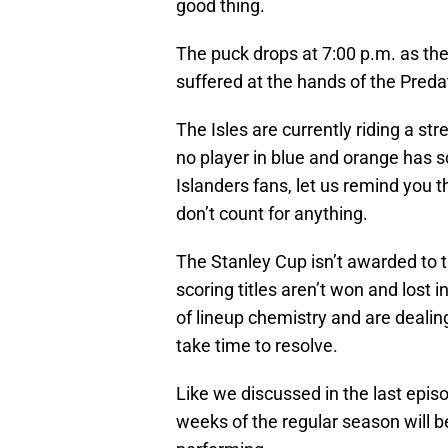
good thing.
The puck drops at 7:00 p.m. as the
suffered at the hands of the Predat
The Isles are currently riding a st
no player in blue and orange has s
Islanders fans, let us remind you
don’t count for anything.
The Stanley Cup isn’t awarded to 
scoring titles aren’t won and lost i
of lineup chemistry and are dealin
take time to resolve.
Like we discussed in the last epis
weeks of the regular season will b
--
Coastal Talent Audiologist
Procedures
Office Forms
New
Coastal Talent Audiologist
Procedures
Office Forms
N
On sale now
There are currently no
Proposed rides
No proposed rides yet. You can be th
---
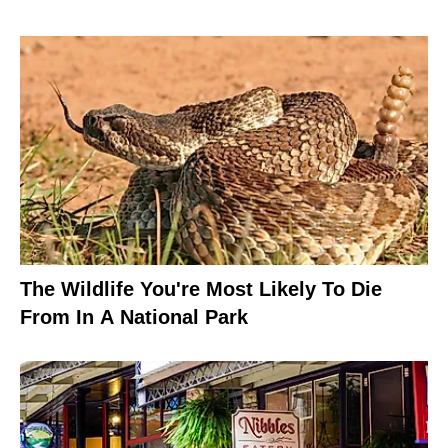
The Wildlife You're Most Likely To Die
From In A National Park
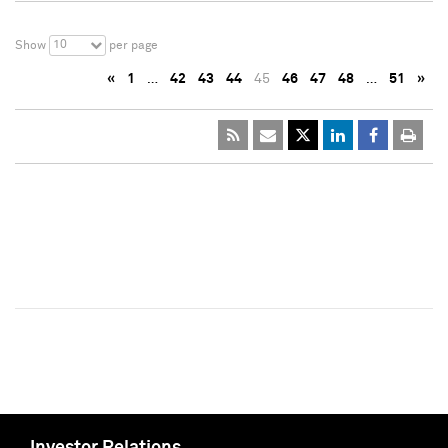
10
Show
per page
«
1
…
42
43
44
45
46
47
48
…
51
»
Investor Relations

Assignment |
Looking at the data above, write out exactly the lines that start at the one containing "good thing." and end at the one containing "weeks of the regular season will b"; include both and nothing beyond.

Reply |
good thing.
The puck drops at 7:00 p.m. as the
suffered at the hands of the Predat
The Isles are currently riding a st
no player in blue and orange has s
Islanders fans, let us remind you
don’t count for anything.
The Stanley Cup isn’t awarded to 
scoring titles aren’t won and lost i
of lineup chemistry and are dealin
take time to resolve.
Like we discussed in the last epis
weeks of the regular season will b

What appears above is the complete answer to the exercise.